Some 81% of all emails scanned by Websense last year were unwanted or malicious, a 25% increase on 2013, according to the vendor’s latest annual Threat Report.
The report highlights eight key trends set to keep corporate IT security leaders busy over the next year.
It claims the ‘malware-as-a-service’ trend has effectively democratized the means for hackers of all skill levels to launch damaging attacks, with cyber-criminals blending cutting edge tools with tried-and-tested techniques.
IoT and insider threats, security skills gaps and network infrastructure weaknesses were also said to represent key challenges for 2015.
Other trends picked out by the report include the propensity of cyber-criminals to reuse techniques and infrastructure. For example, over 99% of C&C infrastructure detected had been used by at least one other malware author.
The total volume of threats decreased by 5% from 2013 to 2014, although this is likely to be a result of hackers focusing their attacks in a more targeted, covert manner – making them trickier to spot.
Carl Leonard, Websense principal security analyst, recommended better employee education to improve the “first line of defense”; data theft prevention tools to reduce the risk of an insider breach; and IoT monitoring to check on anomalous behavior from devices.

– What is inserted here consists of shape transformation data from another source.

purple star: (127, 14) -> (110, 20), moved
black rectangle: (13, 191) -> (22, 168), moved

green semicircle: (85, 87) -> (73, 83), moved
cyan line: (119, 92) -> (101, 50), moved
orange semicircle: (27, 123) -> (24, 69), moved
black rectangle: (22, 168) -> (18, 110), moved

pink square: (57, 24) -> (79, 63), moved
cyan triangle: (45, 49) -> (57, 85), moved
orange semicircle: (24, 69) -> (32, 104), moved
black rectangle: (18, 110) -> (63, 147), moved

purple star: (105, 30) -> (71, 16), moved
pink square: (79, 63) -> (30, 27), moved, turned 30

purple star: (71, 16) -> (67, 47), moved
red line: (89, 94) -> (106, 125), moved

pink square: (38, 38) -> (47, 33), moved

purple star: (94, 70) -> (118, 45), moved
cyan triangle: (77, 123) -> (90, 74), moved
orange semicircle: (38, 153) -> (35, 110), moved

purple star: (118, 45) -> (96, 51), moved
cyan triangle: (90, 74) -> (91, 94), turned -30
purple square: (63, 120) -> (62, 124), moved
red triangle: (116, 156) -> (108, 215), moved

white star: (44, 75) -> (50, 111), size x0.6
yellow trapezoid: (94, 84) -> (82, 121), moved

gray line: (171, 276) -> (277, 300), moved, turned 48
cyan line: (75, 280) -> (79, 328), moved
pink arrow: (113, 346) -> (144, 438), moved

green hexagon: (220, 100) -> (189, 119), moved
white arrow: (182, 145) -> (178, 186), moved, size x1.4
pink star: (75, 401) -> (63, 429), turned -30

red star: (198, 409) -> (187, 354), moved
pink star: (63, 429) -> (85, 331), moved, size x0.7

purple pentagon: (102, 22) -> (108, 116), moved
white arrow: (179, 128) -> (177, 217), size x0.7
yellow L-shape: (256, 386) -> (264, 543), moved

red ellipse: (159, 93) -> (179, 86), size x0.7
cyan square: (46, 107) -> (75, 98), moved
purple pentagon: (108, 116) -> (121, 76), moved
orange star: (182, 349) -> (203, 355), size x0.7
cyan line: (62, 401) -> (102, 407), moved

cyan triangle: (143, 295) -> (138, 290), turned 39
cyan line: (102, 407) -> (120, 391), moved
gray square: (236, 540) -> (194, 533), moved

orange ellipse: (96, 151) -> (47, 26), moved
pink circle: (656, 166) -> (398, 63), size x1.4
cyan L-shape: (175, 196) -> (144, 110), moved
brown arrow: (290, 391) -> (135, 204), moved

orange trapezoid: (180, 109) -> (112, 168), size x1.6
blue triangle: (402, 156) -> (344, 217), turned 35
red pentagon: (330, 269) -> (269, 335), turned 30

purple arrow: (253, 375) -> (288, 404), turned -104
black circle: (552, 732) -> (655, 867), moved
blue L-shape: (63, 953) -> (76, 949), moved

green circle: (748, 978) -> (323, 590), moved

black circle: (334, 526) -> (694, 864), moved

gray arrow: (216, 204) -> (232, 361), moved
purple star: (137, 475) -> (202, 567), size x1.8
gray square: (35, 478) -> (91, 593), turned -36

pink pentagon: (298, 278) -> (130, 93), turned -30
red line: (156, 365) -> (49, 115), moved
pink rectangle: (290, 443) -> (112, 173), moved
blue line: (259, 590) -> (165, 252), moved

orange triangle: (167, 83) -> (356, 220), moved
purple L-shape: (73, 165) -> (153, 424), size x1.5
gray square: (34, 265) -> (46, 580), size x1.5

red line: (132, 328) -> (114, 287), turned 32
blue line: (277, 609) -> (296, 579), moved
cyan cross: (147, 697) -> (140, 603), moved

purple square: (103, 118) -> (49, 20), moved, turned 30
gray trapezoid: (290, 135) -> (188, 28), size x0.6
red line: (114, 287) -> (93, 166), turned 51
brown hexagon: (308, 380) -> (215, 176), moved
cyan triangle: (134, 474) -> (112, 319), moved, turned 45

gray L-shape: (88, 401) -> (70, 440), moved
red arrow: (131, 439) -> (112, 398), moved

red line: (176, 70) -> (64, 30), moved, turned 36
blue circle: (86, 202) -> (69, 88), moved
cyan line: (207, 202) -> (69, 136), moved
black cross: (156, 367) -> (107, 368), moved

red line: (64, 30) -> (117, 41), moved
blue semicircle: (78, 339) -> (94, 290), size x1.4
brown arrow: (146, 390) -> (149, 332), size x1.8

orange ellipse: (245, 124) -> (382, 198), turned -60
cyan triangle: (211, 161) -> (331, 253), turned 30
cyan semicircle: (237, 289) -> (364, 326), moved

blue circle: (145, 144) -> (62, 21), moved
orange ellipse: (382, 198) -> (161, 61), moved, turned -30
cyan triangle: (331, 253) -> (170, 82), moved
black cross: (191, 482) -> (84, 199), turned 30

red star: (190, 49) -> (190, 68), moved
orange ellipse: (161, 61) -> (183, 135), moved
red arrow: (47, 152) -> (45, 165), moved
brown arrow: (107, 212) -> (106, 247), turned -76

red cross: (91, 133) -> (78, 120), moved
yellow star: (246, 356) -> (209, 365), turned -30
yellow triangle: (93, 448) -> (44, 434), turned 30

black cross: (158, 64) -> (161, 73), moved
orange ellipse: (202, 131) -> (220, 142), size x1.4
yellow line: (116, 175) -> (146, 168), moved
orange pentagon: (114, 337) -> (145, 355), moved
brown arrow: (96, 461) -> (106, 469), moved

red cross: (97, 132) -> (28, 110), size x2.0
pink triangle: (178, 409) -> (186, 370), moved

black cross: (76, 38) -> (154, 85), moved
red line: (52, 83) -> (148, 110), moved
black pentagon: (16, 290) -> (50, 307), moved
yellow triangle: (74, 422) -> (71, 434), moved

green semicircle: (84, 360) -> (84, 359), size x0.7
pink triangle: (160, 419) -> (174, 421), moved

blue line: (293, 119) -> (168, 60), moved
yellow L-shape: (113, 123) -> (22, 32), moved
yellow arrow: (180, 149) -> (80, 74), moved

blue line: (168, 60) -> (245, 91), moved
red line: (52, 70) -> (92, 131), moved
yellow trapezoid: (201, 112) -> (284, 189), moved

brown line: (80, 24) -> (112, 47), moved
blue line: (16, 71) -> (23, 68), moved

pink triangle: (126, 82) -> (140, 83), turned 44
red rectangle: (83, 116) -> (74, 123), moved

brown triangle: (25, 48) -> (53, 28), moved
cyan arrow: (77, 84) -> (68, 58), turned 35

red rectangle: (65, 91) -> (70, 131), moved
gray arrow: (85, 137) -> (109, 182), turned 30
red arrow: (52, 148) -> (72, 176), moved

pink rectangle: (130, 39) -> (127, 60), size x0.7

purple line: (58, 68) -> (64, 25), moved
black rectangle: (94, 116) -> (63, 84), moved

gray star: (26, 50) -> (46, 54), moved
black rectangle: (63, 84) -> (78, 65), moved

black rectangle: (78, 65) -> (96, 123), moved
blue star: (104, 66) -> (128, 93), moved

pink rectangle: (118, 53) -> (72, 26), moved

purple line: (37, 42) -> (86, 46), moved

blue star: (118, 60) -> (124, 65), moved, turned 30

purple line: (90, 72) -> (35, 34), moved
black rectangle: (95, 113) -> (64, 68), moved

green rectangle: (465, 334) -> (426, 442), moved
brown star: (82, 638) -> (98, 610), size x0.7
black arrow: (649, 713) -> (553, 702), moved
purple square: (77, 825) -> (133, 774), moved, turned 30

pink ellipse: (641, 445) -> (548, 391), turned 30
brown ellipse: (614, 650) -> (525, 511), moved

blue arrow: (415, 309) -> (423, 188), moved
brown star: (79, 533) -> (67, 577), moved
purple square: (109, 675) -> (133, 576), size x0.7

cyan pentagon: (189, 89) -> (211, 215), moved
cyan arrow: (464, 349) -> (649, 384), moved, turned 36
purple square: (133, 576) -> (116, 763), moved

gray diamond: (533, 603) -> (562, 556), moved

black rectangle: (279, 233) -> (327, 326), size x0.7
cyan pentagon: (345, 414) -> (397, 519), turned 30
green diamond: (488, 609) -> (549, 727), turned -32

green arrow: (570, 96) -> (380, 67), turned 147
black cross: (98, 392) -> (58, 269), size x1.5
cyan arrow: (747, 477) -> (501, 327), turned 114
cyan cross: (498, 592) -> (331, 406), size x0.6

“Malware authors will always evolve, so changes in techniques, tools and tactics is guaranteed. Organizations must re-evaluate their security posture to consider technical and human elements,” he told Infosecurity by email.
“Also ensure that your business has complete visibility of threats across the threat lifecycle, and that your security solution is adaptive to shifts in malicious tactics. And finally, understand your data and deploy tools to prevent data theft to stop the horse bolting past your network perimeter.”
Embedded open source vulnerabilities like Heartbleed have also begun appearing with greater regularity over the past year.
To combat these, Leonard recommended regular system reviews, a clear process for vulnerability risk assessment, and staying up to date with breaking threat intelligence.